For the reason, or from the instinct, that forbade Ray to let out his wrath directly against Hughes, he now concealed his pity. He asked stiffly: “Couldn’t he be got into some better place? Where he wouldn’t be stunned when he tried to keep from suffocating?”
“No, I don’t know that he could,” said Kane, with a pensive singleness rare in him. “Any help of that kind would mean dependence, and David Hughes is proud.”
They had passed through lofty ranks of flats, and they now came to the viaduct carrying the northern railways; one of its noble arches opened before them like a city gate, and the viaduct in its massy extent was like a wall that had stood a hundred sieges. Beyond they found open fields, with the old farm fences of stone still enclosing them, but with the cellars of city blocks dug out of the lots. In one place there was a spread of low sheds, neighbored by towering apartment-houses; some old cart-horses were cropping the belated grass; and comfortable companies of hens and groups of turkeys were picking about the stableyard; a shambling cottage fronted on the avenue next the park, and drooped behind its dusty, leafless vines.
“He might be got into that,” said Kane, whimsically, “at no increase of rent, and at much increase of comfort and quiet—at least till the Afreet began to get in his work.”
“Wouldn’t it be rather too much like that eremitism which he’s so down on?” asked Ray, with a persistence in his effect of indifference.
“Perhaps it would, perhaps it would,” Kane consented, as they struck across into the Park. The grass was still very green, though here and there a little sallow; the leaves, which had dropped from the trees in the October rains, had lost their fire, and lay dull and brown in the little hollows and at the edges of the paths and the bases of the rocks; the oaks kept theirs, but in death; on some of the ash-trees and lindens the leaves hung in a pale reminiscence of their summer green.
“I understood the son-in-law to want a hermitage somewhere—a co-operative hermitage, I suppose,” Ray went on. He did not feel bound to spare the son-in-law, and he put contempt into his tone.
“Ah, yes,” said Kane. “What did you make of the son-in-law?”
“I don’t know. He’s a gloomy sprite. What is he, anyway? His wife spoke of his work.”
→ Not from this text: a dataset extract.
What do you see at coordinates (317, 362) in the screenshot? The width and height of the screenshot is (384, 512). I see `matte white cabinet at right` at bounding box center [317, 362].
“Why, it’s rather a romantic story, I believe,” said Kane. “He was a young fellow who stopped at the community on his way to a place where he was going to find work; he’s a wood-engraver. I believe he’s always had the notion that the world was out of kilter, and it seems that he wasn’t very well himself when he looked in on the Family to see what they were doing to help it. He fell sick on their hands, and the Hugheses took care of him. Naturally, he married one of them when he got well enough, and naturally he married the wrong one.”